Model Validation for Principal Component Analysis

Measured by the Kaiser-Meyer-Olkin (KMO) statistics, sampling adequacy predicts if the analyses are likely to perform well, based on correlation and partial correlation. KMO can also be used to assess which variables to drop from the model because they are too multi-collinear.
There is a KMO statistic for each individual variable, and their sum is the KMO overall statistic. KMO varies from 0 to 1.0 and KMO overall should be 0.60 or higher to proceed with factor analysis. Values below 0.5 imply that factor analysis or PCA may not be appropriate. (Approach to overcoming this: If it is not, drop the with the lowest individual KMO statistic values, until KMO overall rises above 0.60.)
Kaiser-Meyer-Olkin: To compute KMO overall, the numerator is the sum of squared correlations of all variables in the analysis (except the 1.0 self-correlations of variables with themselves, of course). The denominator is this same sum plus the sum of squared partial correlations of each variable \(i\) with each variable \(j\), controlling for others in the analysis. The concept is that the partial correlations should not be very large if one is to expect distinct factors to emerge from factor analysis.

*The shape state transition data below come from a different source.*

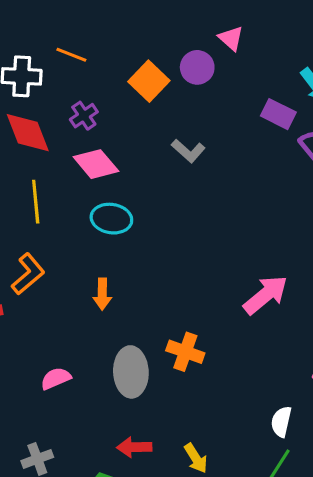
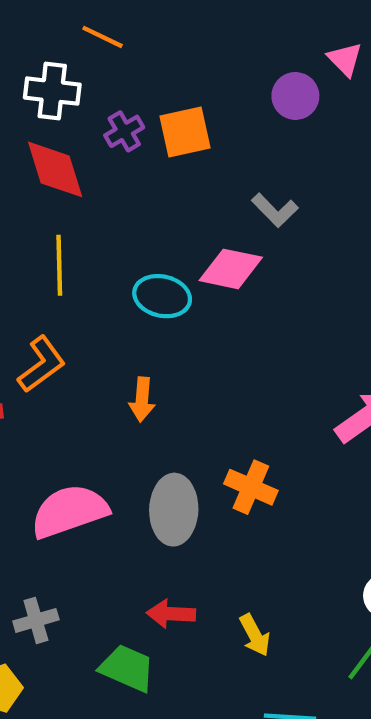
orange line: (71, 55) -> (103, 37), moved
orange square: (149, 81) -> (185, 132), moved, turned 30
purple cross: (84, 116) -> (124, 131), moved
pink diamond: (96, 164) -> (231, 269), moved, turned -42
pink semicircle: (56, 378) -> (69, 511), size x1.8

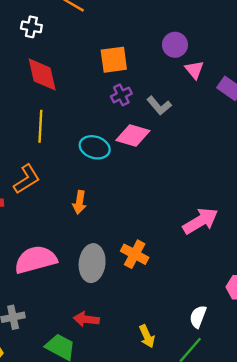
pink triangle: (345, 59) -> (194, 70), moved
white cross: (52, 91) -> (31, 27), moved, size x0.7
purple cross: (124, 131) -> (121, 95), moved
yellow arrow: (255, 635) -> (147, 336), moved

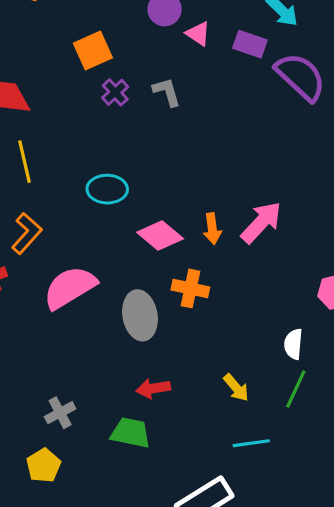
gray L-shape: (159, 106) -> (167, 92), turned -140
pink diamond: (133, 135) -> (160, 235), moved, turned 40
cyan ellipse: (95, 147) -> (107, 189), moved
orange arrow: (80, 202) -> (212, 229), moved
pink semicircle: (36, 260) -> (70, 287), moved

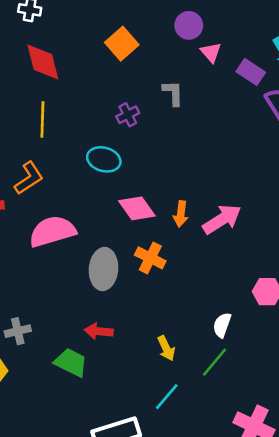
orange square: (93, 50) -> (122, 44), turned -32
purple cross: (115, 92) -> (128, 115), moved
cyan line: (251, 443) -> (167, 397), turned -56

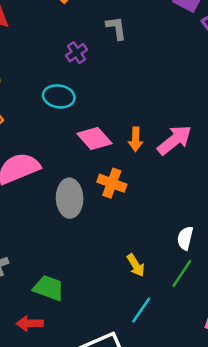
red arrow: (99, 331) -> (30, 323), moved

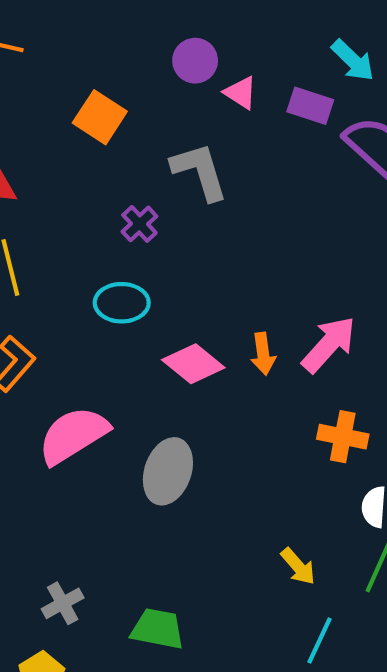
gray L-shape: (116, 28) -> (200, 171), size x1.5
orange cross: (112, 183) -> (343, 437), moved
gray ellipse: (70, 198) -> (168, 471), turned 30

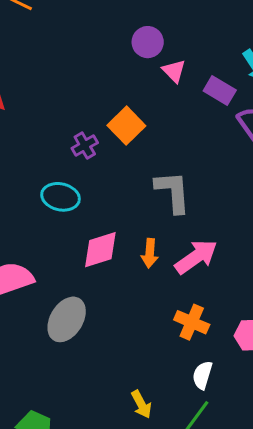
orange square: (100, 117) -> (126, 126), moved
gray L-shape: (200, 171) -> (173, 192), moved
pink diamond: (193, 364) -> (100, 250), turned -69

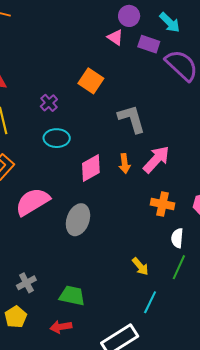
purple circle: (148, 42) -> (129, 16), moved
purple cross: (85, 145) -> (49, 103), moved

Bartlett's measure tests the null hypothesis that the original correlation matrix is an identity matrix. For PCA and factor analysis to work we need some relationships between variables and if the R- matrix were an identity matrix then all correlation coefficients would be zero. Therefore, we want this test to be signifcant (i.e. have a significance value less than 0.05). A significant test tells us that the correlation matrix is not an identity matrix; therefore, there are some relationships between the variables we hope to include in the analysis. For these data, Bartlett's test is highly significant (\(p < 0.001\)), and therefore factor analysis is appropriate.